- The task: Return, word for word, only the lines of the data below that lie between the line with "Plattenfluchten an und" and the line with "составил 2,5%. Основная", those two lines included.

- Extracted information:
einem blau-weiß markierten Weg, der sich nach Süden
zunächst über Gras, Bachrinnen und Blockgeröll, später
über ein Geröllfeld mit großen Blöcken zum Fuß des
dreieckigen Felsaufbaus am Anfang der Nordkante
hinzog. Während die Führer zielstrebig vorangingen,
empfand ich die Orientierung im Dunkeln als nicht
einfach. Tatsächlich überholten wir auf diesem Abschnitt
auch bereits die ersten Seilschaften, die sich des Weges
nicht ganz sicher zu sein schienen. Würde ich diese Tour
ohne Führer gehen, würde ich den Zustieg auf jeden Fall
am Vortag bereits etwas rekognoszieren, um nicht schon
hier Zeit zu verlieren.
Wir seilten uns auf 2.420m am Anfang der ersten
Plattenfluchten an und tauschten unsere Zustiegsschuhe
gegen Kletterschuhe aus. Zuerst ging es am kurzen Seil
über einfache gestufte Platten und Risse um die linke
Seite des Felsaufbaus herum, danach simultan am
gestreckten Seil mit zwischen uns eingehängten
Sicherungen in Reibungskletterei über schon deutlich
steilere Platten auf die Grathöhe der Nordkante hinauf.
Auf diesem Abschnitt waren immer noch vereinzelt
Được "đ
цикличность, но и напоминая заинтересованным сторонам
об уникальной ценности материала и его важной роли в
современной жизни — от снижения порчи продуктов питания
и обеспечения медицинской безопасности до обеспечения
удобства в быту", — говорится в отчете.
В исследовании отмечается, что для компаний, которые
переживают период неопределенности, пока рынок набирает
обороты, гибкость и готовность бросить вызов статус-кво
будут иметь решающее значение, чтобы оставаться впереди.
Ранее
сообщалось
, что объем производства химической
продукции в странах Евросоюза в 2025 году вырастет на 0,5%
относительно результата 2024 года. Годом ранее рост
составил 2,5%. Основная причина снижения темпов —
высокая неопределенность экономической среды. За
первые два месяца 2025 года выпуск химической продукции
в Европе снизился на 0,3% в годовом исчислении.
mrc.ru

- Result of the exercise:
Plattenfluchten an und tauschten unsere Zustiegsschuhe
gegen Kletterschuhe aus. Zuerst ging es am kurzen Seil
über einfache gestufte Platten und Risse um die linke
Seite des Felsaufbaus herum, danach simultan am
gestreckten Seil mit zwischen uns eingehängten
Sicherungen in Reibungskletterei über schon deutlich
steilere Platten auf die Grathöhe der Nordkante hinauf.
Auf diesem Abschnitt waren immer noch vereinzelt
Được "đ
цикличность, но и напоминая заинтересованным сторонам
об уникальной ценности материала и его важной роли в
современной жизни — от снижения порчи продуктов питания
и обеспечения медицинской безопасности до обеспечения
удобства в быту", — говорится в отчете.
В исследовании отмечается, что для компаний, которые
переживают период неопределенности, пока рынок набирает
обороты, гибкость и готовность бросить вызов статус-кво
будут иметь решающее значение, чтобы оставаться впереди.
Ранее
сообщалось
, что объем производства химической
продукции в странах Евросоюза в 2025 году вырастет на 0,5%
относительно результата 2024 года. Годом ранее рост
составил 2,5%. Основная причина снижения темпов —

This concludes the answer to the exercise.